Although it’s unclear whether, for instance, Keseberg actually murdered anyone in order to eat them, there was one documented and undeniable incident of murder with the goal of cannibalism on the Donner Party. That’s where this story comes in.
The one real hope that the Donner Party had was the possibility of rescue from Sutter’s Fort over the mountains, and the first wave of that rescue came in the autumn of 1846, when a member of the Donner party, who had been sent on ahead, brought back two Native American guides from Sutter’s Fort, Luis and Salvador. Those guides tried to lead a small party back through the mountain-pass during the dead of winter – a group later named the “Forlorn Hope.”
I’m sure you can see where this is going.
At a certain point, one of the men of the Forlorn Hope, William Foster (who had previously “accidentally shot” his brother-in-law, William Pike, though Pike wasn’t consumed) decided that he ought to kill and eat Luis and Salvador. The guides, hearing this, fled, but Foster caught up with them and killed them both.
Now, did Foster ever face justice for what was clearly cold-blooded murder?
Of course not, because Luis and Salvador were Native Americans, and California law in the 1840s didn’t consider them people.
California law in the 2000s, however, was willing to reconsider. Basically, a group of lawyers and judges decided to posthumously put William Foster on trial for murder. In a real federal courtroom (in a California city where many of the Donner Party survivors settled – one of whom even became chief of police.) With a real federal judge (who happened to be a descendent of one of those Donner Party survivors.) So, the court was all set up – the judges, the defense and prosecution attorneys, and a man willing to stand in for William Foster.
So what was missing?
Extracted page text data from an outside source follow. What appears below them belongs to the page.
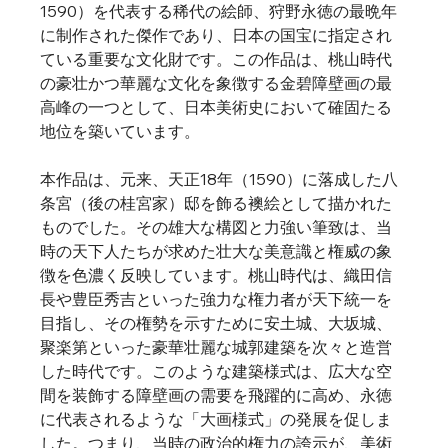
1590）を代表する稀代の絵師、狩野永徳の最晩年
に制作された傑作であり、日本の国宝に指定され
ている重要な文化財です。この作品は、桃山時代
の豪壮かつ華麗な文化を象徴する金碧障壁画の最
高峰の一つとして、日本美術史において確固たる
地位を築いています。
本作品は、元来、天正18年（1590）に落成した八
条宮（後の桂宮家）邸を飾る襖絵として描かれた
ものでした。その雄大な構図と力強い筆致は、当
時の天下人たちが求めた壮大な美意識と権威の象
徴を色濃く反映しています。桃山時代は、織田信
長や豊臣秀吉といった強力な権力者が天下統一を
目指し、その権勢を示すために安土城、大坂城、
聚楽第といった豪華壮麗な城郭建築を次々と造営
した時代です。このような建築様式は、広大な空
間を装飾する障壁画の需要を飛躍的に高め、永徳
に代表されるような「大画様式」の発展を促しま
した。つまり、当時の政治的権力の誇示が、美術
Witnesses.
Now, only one person saw Foster kill Luis and Salvador – a young woman named Mary Ann Graves (whose father had died in her arms on Christmas night a few weeks previous, and then been eaten, though not by Mary Ann.)
But where would a bunch of middle-aged legal professionals be able to find a nineteen(ish)-year-old girl(ish) willing to stand up in a real courtroom in front of a real judge and confess to having committed cannibalism (not technically a crime) in order to get some long-overdue justice for the murder of these two men? Luckily one of the lawyers had a daughter…
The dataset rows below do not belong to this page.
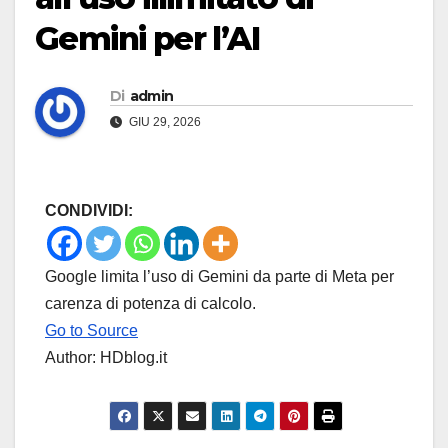
Gemini per l’AI
Di
admin
GIU 29, 2026
CONDIVIDI:
Google limita l’uso di Gemini da parte di Meta per
carenza di potenza di calcolo.
Go to Source
Author: HDblog.it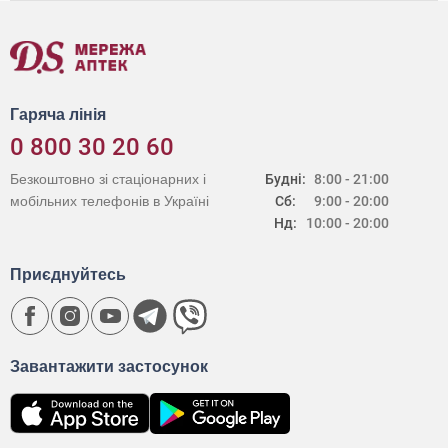
Гаряча лінія
0 800 30 20 60
Безкоштовно зі стаціонарних і
Будні:
8:00 - 21:00
мобільних телефонів в Україні
Сб:
9:00 - 20:00
Нд:
10:00 - 20:00
Приєднуйтесь
Завантажити застосунок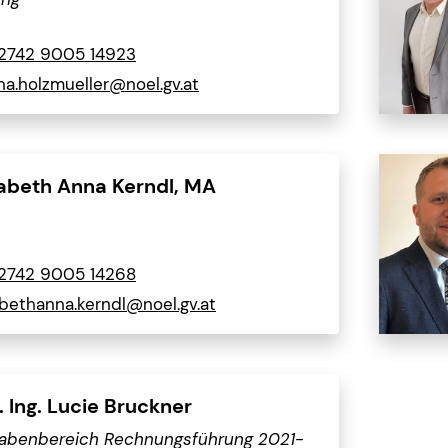
2742 9005 14923
na.holzmueller@noel.gv.at
sabeth Anna Kerndl, MA
2742 9005 14268
abethanna.kerndl@noel.gv.at
. Ing. Lucie Bruckner
abenbereich Rechnungsführung 2021-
And that’s how I ended up on a witness stand, dressed up in 1840s pioneer clothes on a hot summer day about ten years ago, telling a judge I’d eaten people.
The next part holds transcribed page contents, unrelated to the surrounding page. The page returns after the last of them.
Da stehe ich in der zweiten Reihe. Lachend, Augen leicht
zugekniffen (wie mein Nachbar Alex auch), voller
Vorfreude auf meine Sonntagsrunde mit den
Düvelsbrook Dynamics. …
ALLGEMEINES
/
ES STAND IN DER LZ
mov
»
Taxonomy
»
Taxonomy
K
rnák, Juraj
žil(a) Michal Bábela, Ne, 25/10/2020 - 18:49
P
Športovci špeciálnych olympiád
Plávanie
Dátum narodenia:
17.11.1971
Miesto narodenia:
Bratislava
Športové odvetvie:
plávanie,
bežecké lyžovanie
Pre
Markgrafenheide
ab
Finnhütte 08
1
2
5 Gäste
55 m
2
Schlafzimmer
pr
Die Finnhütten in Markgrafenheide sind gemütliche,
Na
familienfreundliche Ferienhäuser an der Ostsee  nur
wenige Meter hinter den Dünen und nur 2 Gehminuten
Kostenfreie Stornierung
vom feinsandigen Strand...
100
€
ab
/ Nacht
(We did, in fact, sentence William Foster to serve time in prison. I do think it makes for a good story, but after the Shakespeare’s Julius Caesar fiasco, I’ve learned not to lead with “Once, I confessed to cannibalism before an actual judge in federal court,” because I’d just finished saying those words when the house lights at the theater went down, and my poor advisor – to whom I’d been talking – had to sit through the entire second act of the play, apparently imagining increasingly worrisome scenarios, until the production was over and I could finally tell him that the cannibalism was, tragically, just a mock trial. Hence, my “anticlimactic” cannibalism story.)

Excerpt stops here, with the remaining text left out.